Task instructions: Track down each line below containing the string "TheBottleneck" and copy it.

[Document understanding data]

# # # #

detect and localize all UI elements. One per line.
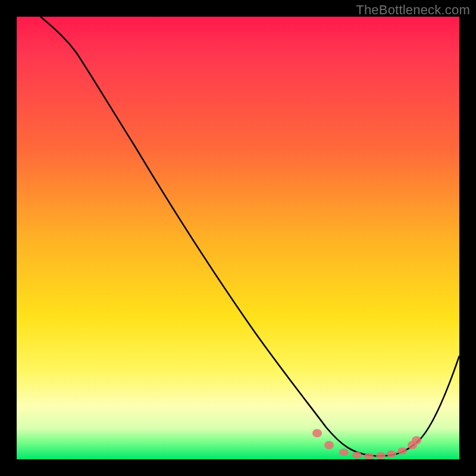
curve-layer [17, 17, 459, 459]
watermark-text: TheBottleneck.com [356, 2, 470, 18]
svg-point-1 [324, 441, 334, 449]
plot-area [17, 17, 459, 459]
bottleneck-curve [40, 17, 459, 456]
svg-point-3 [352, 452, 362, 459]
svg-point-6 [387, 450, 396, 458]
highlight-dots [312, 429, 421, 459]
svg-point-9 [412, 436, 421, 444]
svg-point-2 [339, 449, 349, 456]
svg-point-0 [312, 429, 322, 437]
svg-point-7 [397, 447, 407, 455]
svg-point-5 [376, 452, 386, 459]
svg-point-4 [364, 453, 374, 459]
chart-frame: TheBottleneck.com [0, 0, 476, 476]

# # # #

Answer to this problem:
watermark-text: TheBottleneck.com [356, 2, 470, 18]
chart-frame: TheBottleneck.com [0, 0, 476, 476]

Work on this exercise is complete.